- _TO DO_:
Using the listing below, copy every line that mentions "Ovacık".

- _AVAILABLE RECORDS_:
- Opening Delimiter -

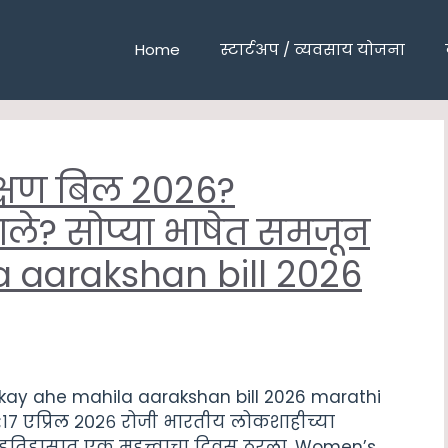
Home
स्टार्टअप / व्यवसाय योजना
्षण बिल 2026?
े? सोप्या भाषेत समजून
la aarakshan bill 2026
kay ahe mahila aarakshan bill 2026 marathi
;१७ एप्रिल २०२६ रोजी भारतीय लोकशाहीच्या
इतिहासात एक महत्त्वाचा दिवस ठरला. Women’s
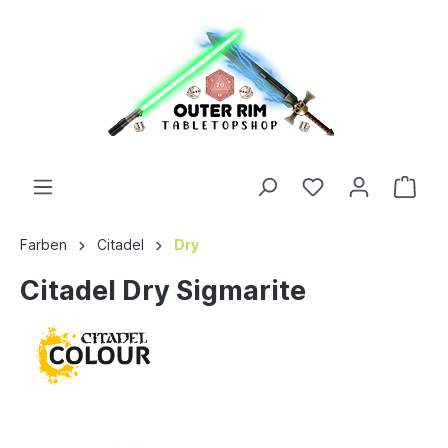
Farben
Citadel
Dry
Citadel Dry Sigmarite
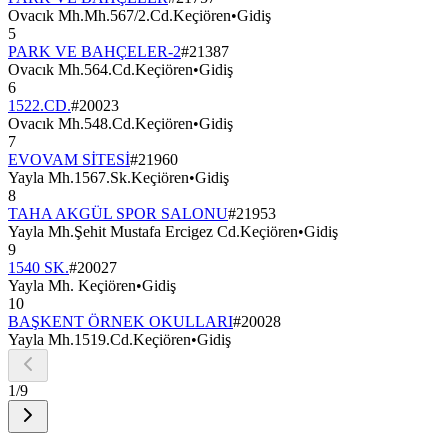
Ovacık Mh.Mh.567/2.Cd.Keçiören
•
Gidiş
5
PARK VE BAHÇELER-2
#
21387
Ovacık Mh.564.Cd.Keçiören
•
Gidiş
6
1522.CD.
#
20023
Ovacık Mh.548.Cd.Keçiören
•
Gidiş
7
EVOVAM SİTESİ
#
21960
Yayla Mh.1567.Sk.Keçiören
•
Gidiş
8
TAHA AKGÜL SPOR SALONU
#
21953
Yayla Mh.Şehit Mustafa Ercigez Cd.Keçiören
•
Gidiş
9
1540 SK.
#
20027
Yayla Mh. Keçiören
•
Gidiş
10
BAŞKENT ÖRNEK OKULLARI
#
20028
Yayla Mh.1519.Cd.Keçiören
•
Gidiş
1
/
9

- Closing Delimiter -
- Opening Delimiter -

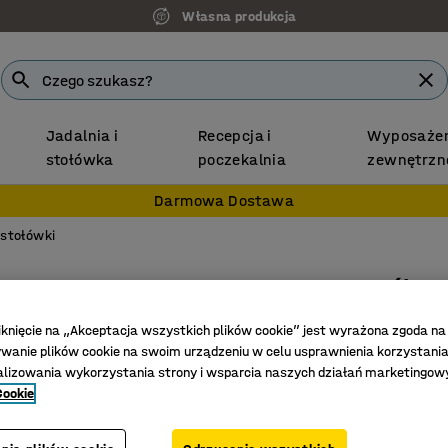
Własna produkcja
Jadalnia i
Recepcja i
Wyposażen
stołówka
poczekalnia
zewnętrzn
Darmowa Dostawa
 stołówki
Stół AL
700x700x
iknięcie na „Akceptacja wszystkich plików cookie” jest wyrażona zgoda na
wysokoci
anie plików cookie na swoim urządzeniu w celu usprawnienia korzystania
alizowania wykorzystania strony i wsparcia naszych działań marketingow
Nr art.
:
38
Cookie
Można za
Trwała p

- Closing Delimiter -
- Opening Delimiter -

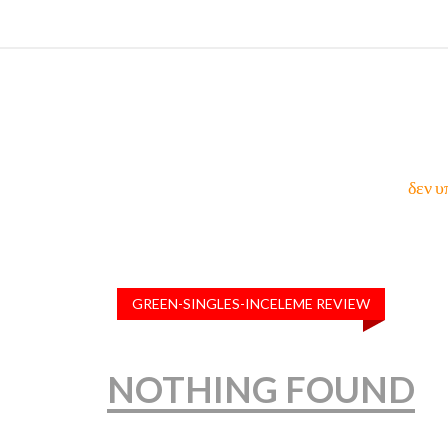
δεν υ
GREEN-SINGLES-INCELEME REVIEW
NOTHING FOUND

- Closing Delimiter -

- _RESULT FOR THIS TASK_:
Ovacık Mh.Mh.567/2.Cd.Keçiören
Ovacık Mh.564.Cd.Keçiören
Ovacık Mh.548.Cd.Keçiören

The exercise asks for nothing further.